Tangisan menggetarkan hati, terbata - bata mengucapkan serah terima wali. Aku tak sanggup menafsirkan tangisan itu. Tangisan kesedihan karena puteri yang telah lama beliau didik dan besarkan, tiba-tiba diambil  dinikahi oleh pemuda yang belum jelas masa depannya. Ibarat kalian menanam bunga yang indah, mulai dari kecil hingga kuncup kau merawat dan kemudian saat menunggu mekar, bunga itu diambil oleh orang, "yang katanya pecinta bunga" yang baru saja kau kenal.
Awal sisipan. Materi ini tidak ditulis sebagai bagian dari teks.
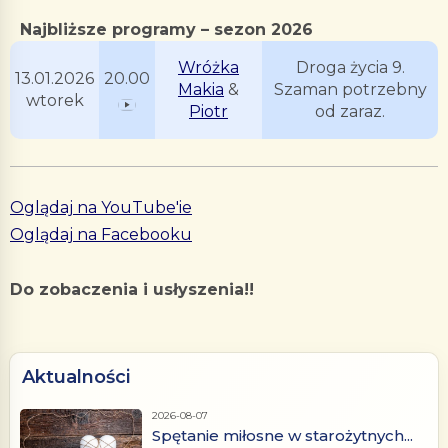
Najbliższe programy – sezon 2026
Wróżka
Droga życia 9.
13.01.2026
20.00
Makia
&
Szaman potrzebny
wtorek
Piotr
od zaraz.
Oglądaj na YouTube'ie
Oglądaj na Facebooku
Do zobaczenia i usłyszenia!!
Aktualności
2026-08-07
Spętanie miłosne w starożytnych...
Atau tangisan bahagia sebab puterinya telah tumbuh dewasa. Andai ibunya masih ada, mungkin tak bisa beliau ungkapkan kebahagiannya untuk momen pagi itu..

Detik-detik itupun tiba, saat yang paling dinanti oleh semua mata yang menyaksikan momen bersejarah pagi itu.  Mendung pagi menambah kekhusyukan momen sakral dalam hidup ini, saat dimana seorang anak ingusan kemarin sore mengambil titah langit. Titah illahi untuk membimbing seorang puteri yang semua ada pada orang tuanya, menuju pundaknya yang ringkih.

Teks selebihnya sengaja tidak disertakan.